Sacrificing an animal this Eid? Here’s everything you need to know


Confused about where and how to offer your sacrifice this Eid? Doha News has all the answers.

The festival of Eid Al-Adha—known as the ‘Feast of the Sacrifice’— is one of the most important periods in the Muslim calendar. 

It marks the latter of two Islamic holidays celebrated annually around the world, carrying centuries old traditions and practices designed to create joy for the occasion.

The significance of Eid Al-Adha fall in its story. The day is commemorated to honour the willingness of Prophet Ibrahim to sacrifice his son Ismail after seeing in a dream that God commanded him to do so.

The story narrates that just as Ibrahim was about to sacrifice his son in an act of obedience, God sent down a ram from heaven to be sacrificed in Ismail’s place instead. 

Due to Ibrahim’s test of faith, most Muslims around the world offer a ‘sacrifice’ on Eid Al-Adha by slaughtering an animal such as a cow, sheep or goat, making it one of the most prominent Eid practices globally. 

The meat is then distributed to family, friends, and the poor to help impoverished families and close communities with much-needed food.

With Eid around the corner, it is crucial to understand how and where to carry out your slaughter in Qatar while also abiding by health precautionary measures implemented by authorities. 

Where to buy 

There are plenty of slaughterhouses around Qatar that sell sacrificial animals for Eid, including Al Wakra slaughterhouse, Abu Hamour slaughterhouse, Muaither Slaughterhouse, Al Shamal Slaughterhouse, Al Rayyan Slaughterhouse, Al Shihaniya Slaughterhouse and Al Mazrooa’s Slaughterhouse. 

The animals are mainly sold through Widam Food Company, which also provides home delivery services if needed, and adheres to strict health procedures imposed by the ministry to ensure safety. 

You can also visit Widam’s website to know more details about prices or information regarding their location. 

Where to slaughter

For hygiene and safety purposes, Qatar’s Ministry of Municipality and Environment has advised people to avoid slaughtering animals at home and instead perform the sacrifice at licensed abattoirs.

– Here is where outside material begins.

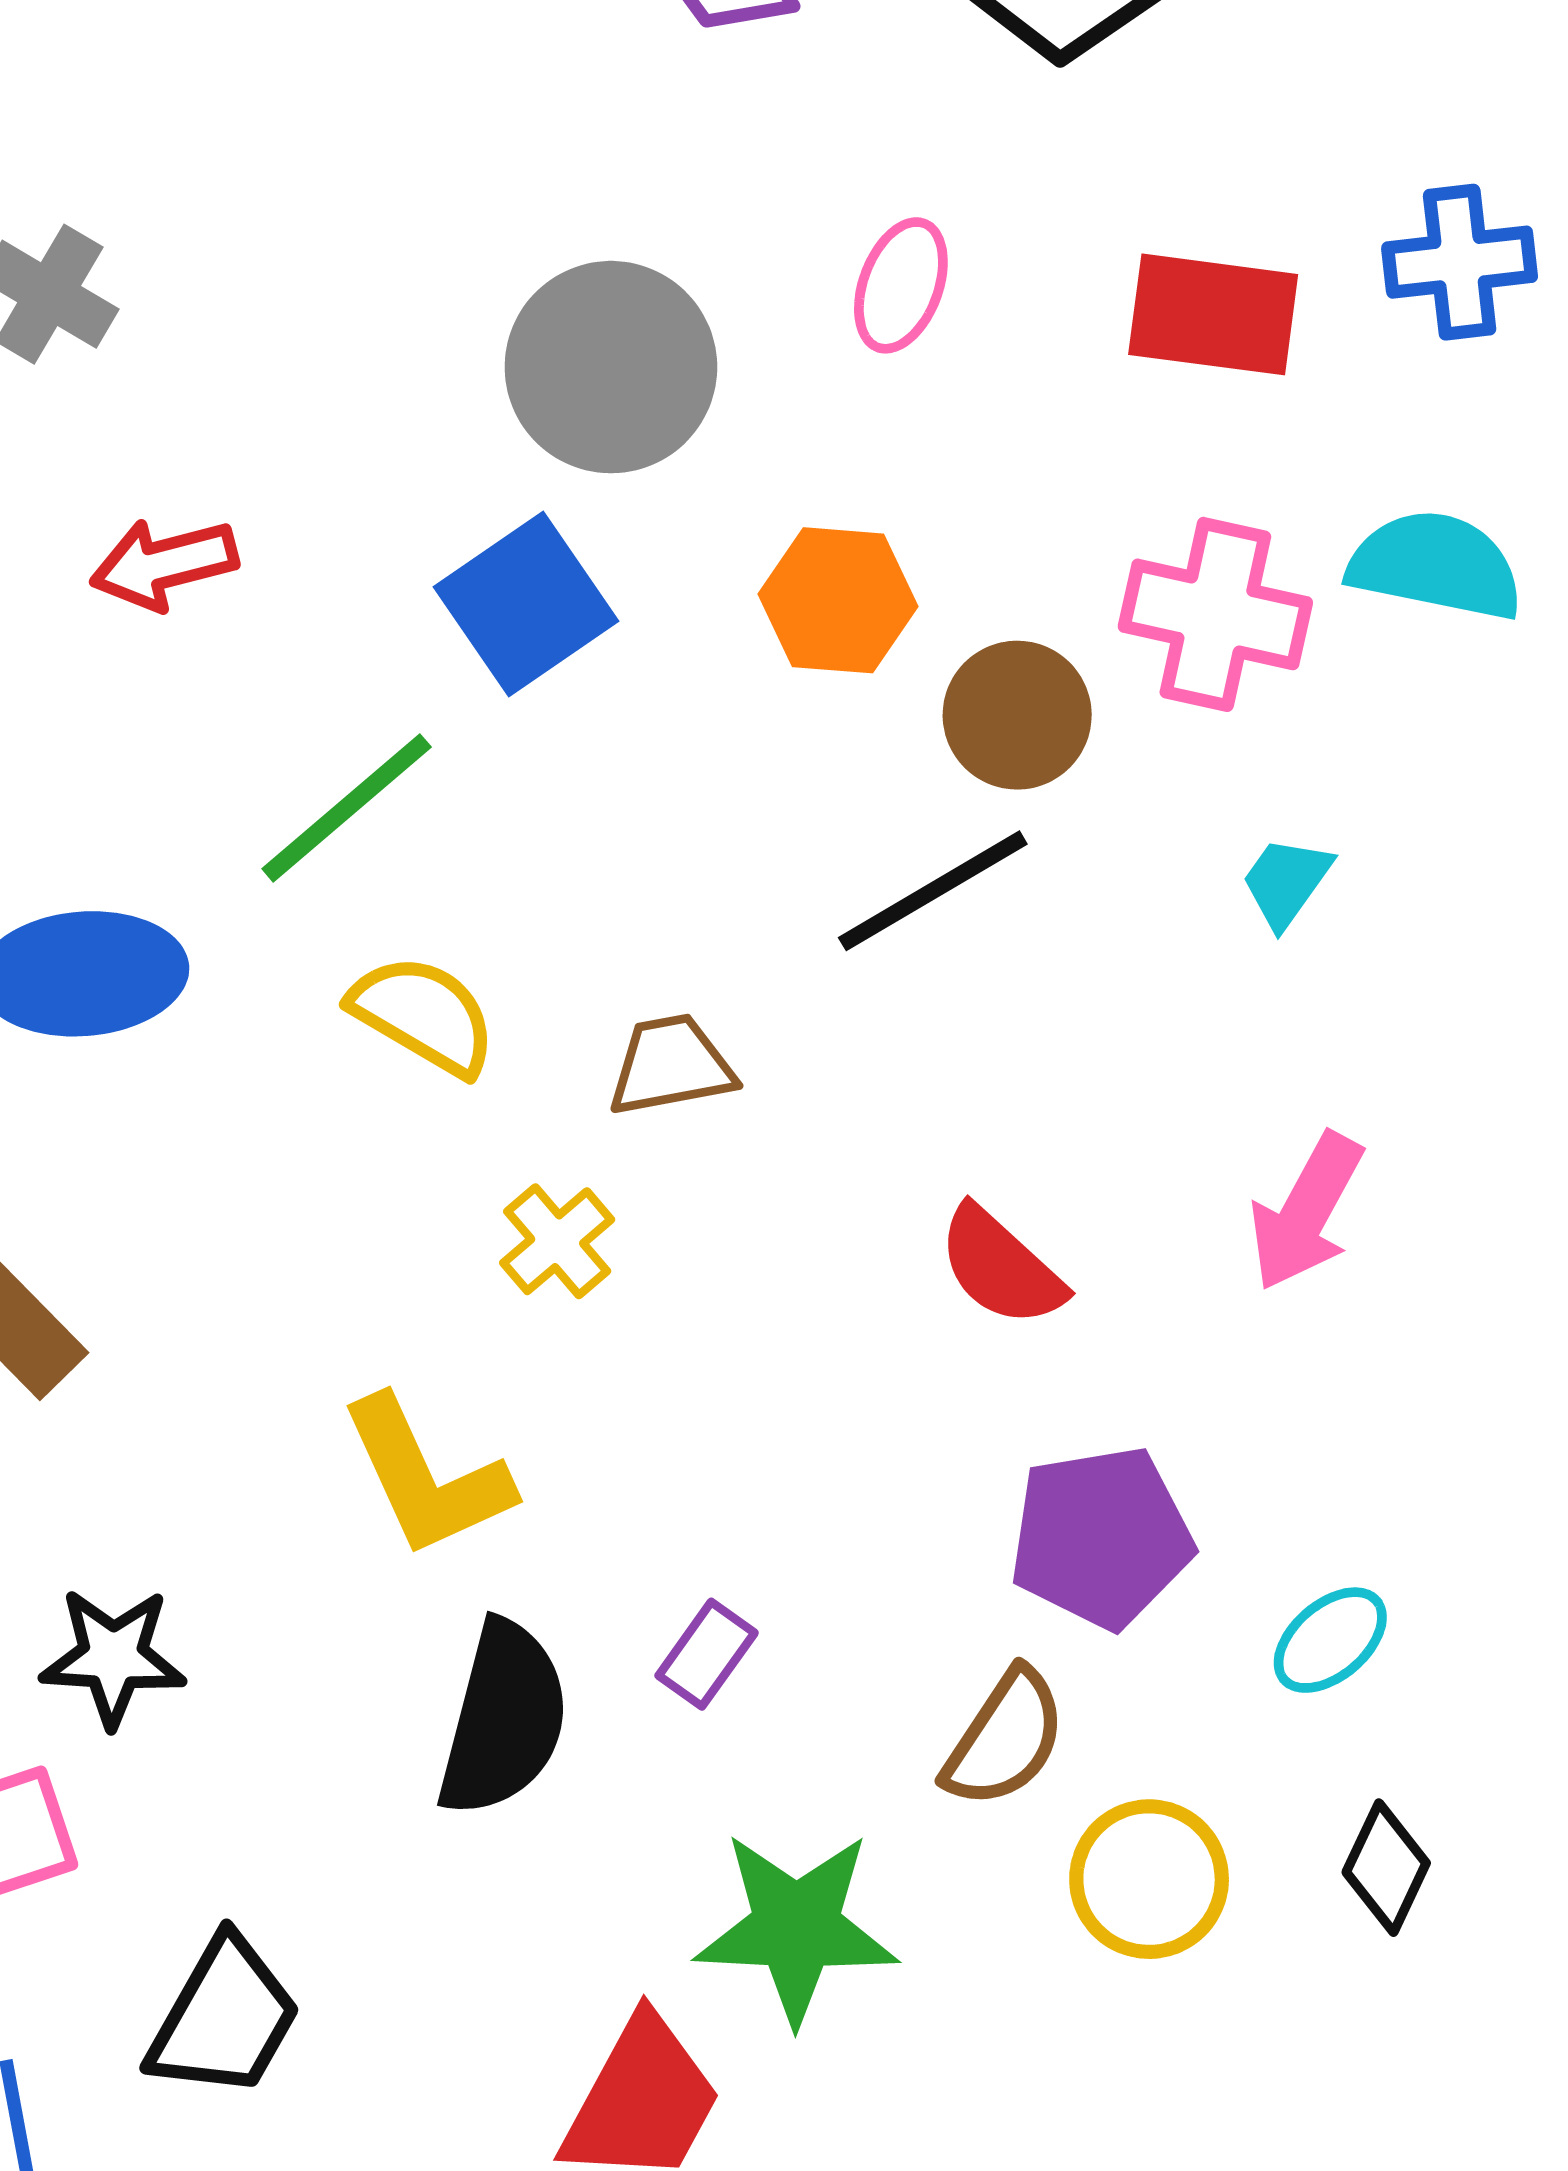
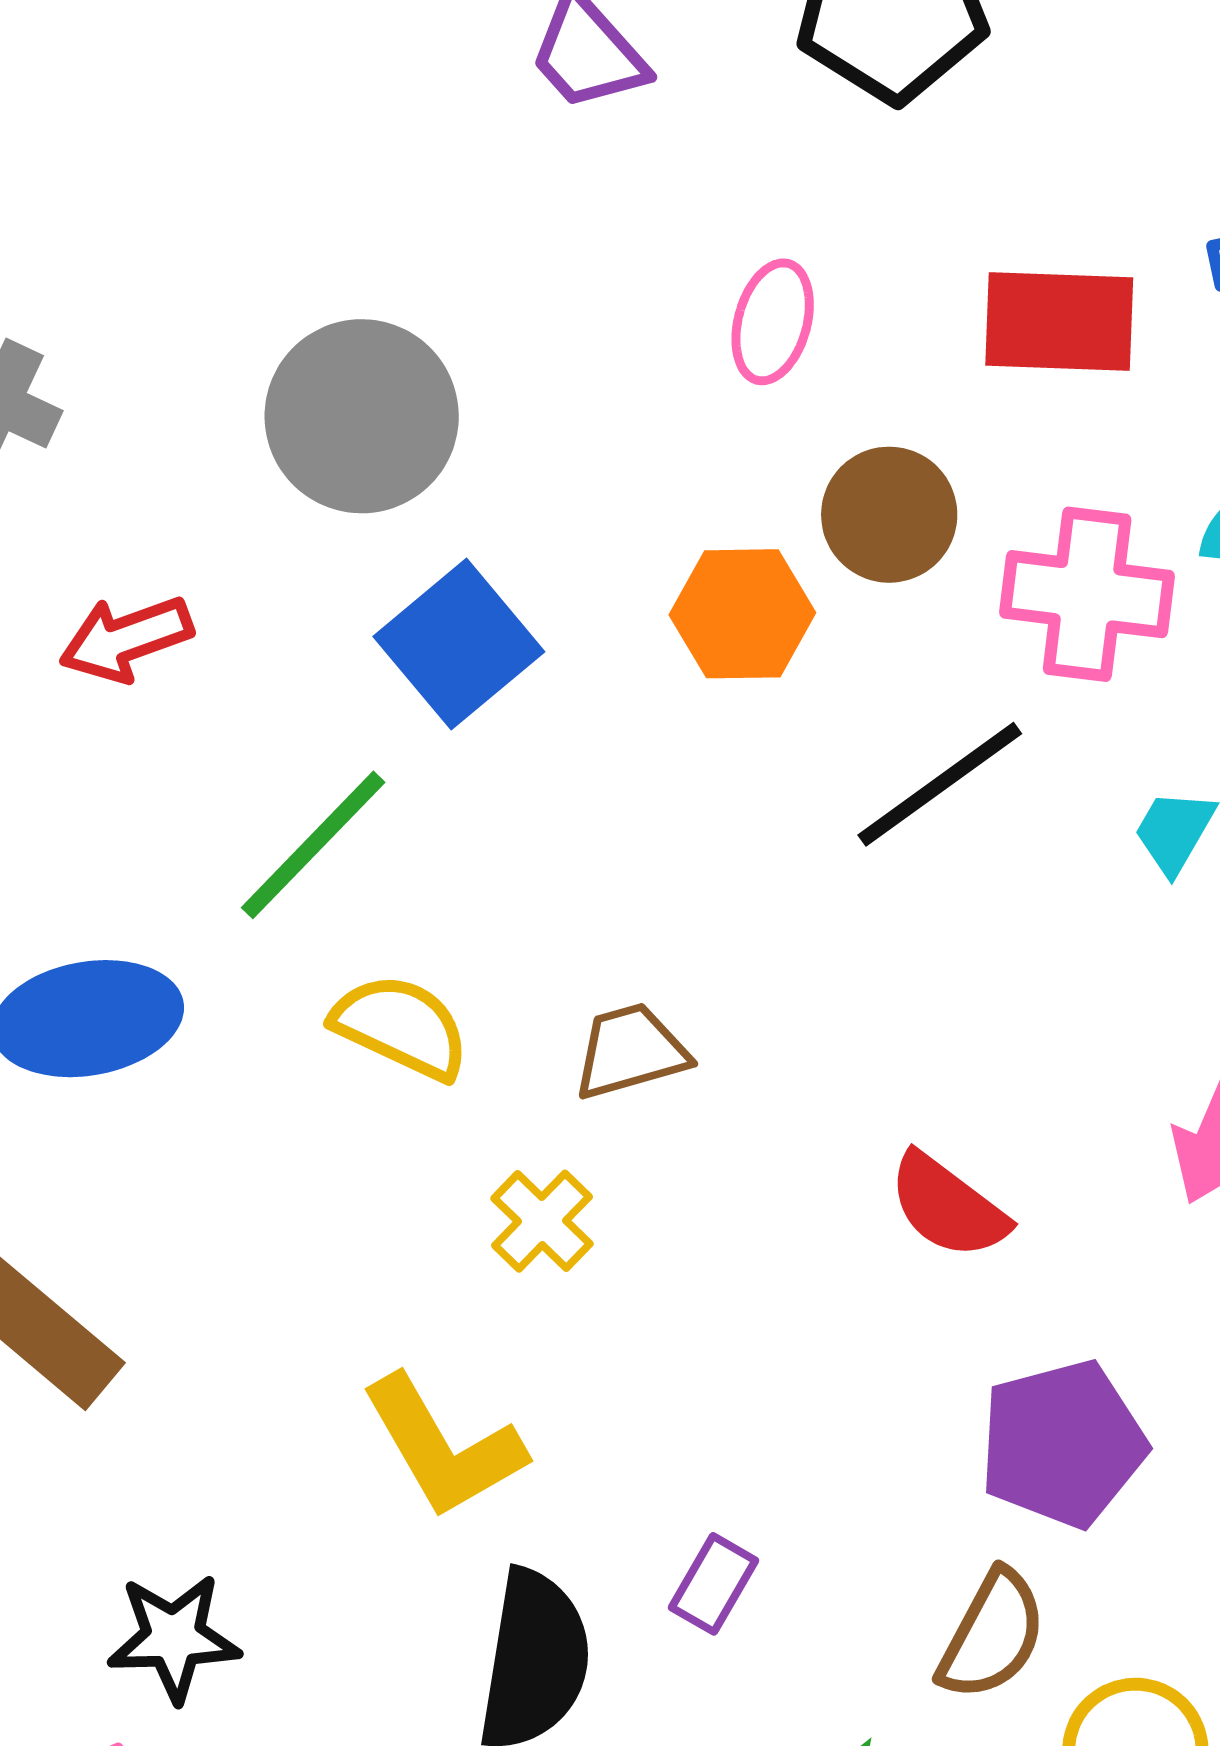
gray circle: (611, 367) -> (362, 416), moved
brown circle: (1017, 715) -> (889, 515), moved
black line: (933, 891) -> (940, 784), moved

Abattoirs have licensed veterinarians and professionals to check the quality and health of the animal to ensure it is safe to consume, and all approved centres are usually situated at the same place where the animals are sold.

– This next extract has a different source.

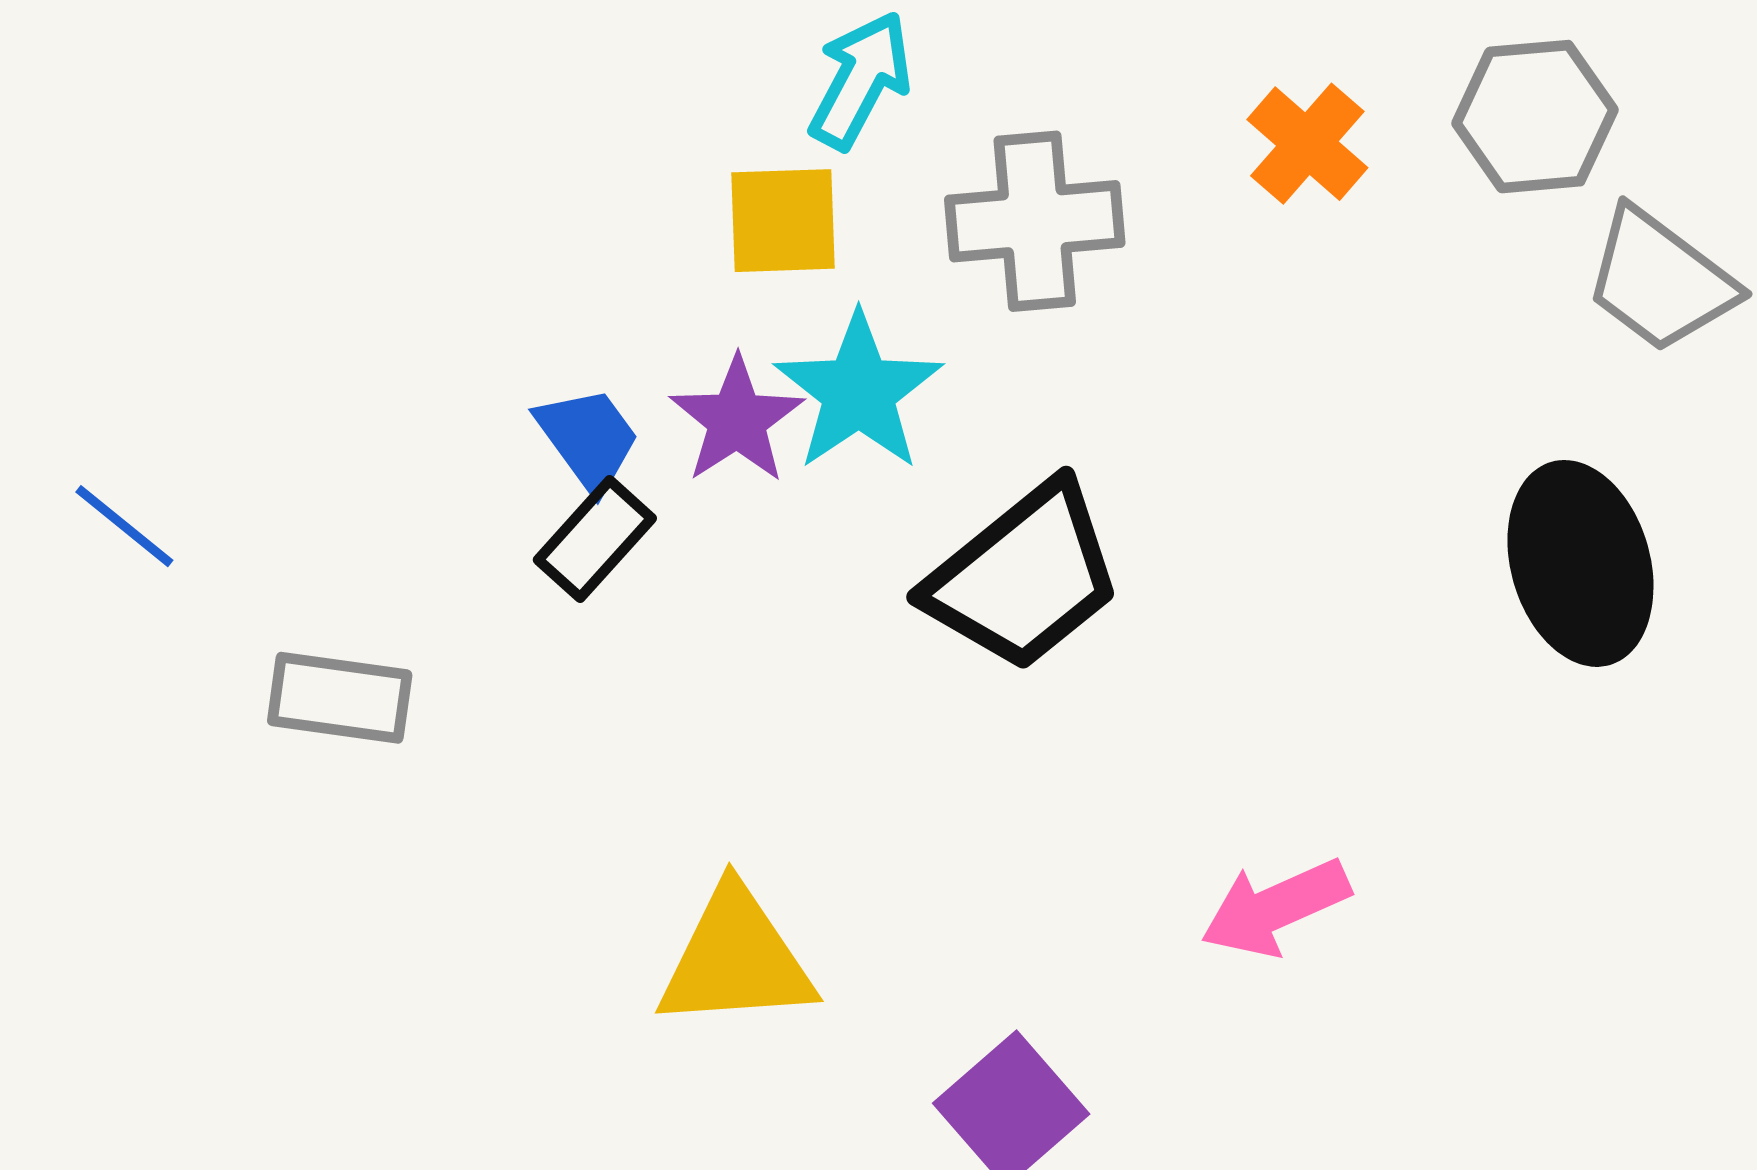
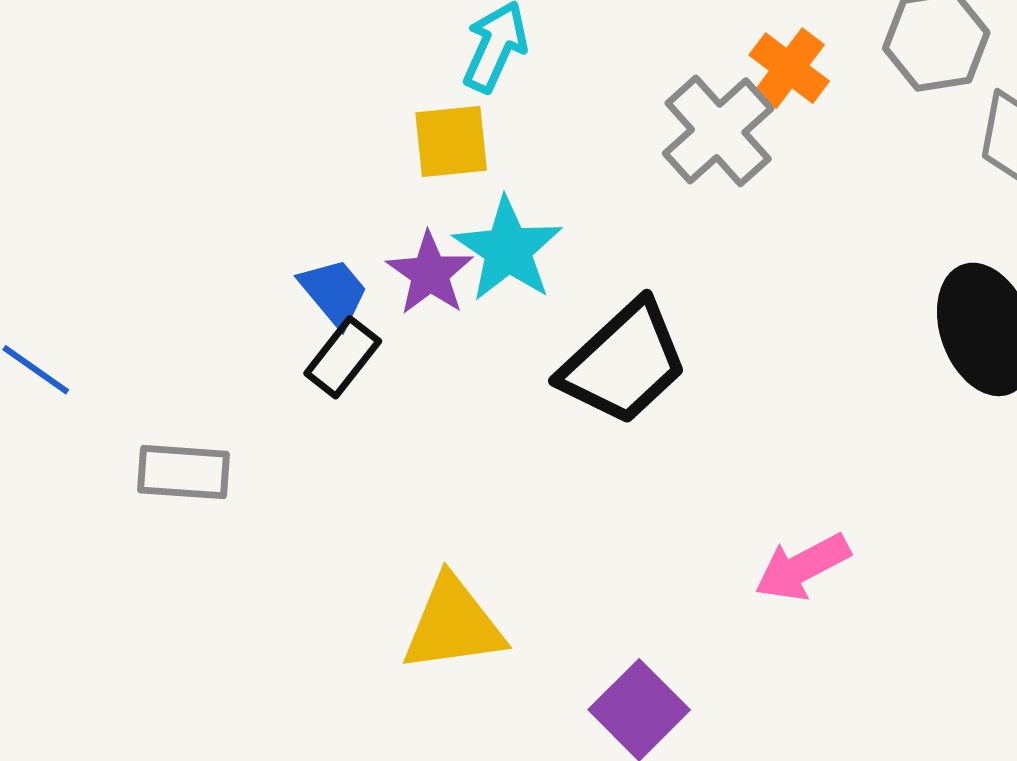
gray cross: (1035, 221) -> (718, 131), moved, turned -33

Qualified and approved butchers are also provided at slaughterhouses to perform the sacrifice per Muslim practice. 

Slaughter fees vary depending on the type of animal sacrificed, but can range from QR 16 to QR 40.

Rules for sacrifices 

Though all Muslim are encouraged to sacrifice, some exemptions are made.

These include those  do not possess 52.5 tolas of silver, or the wealth equivalent, are intellectually disabled, have not yet reached and passed puberty or those travelling and are more than the Shariah legal distance from home (approximately 40-45 kilometres). 

For Eid sacrifices to count, the slaughter has to be made after the Eid prayer, not before.  Muslims are also permitted to ‘donate’ or make the sacrifice on behalf of other people, including those who have passed away.

The sacrifice must be performed on the 10th, 11th, and 12th days of Dhul-Hijjah, which is the first, second, or third day of Eid al-Adha. 

Which Animals Can Be Sacrificed?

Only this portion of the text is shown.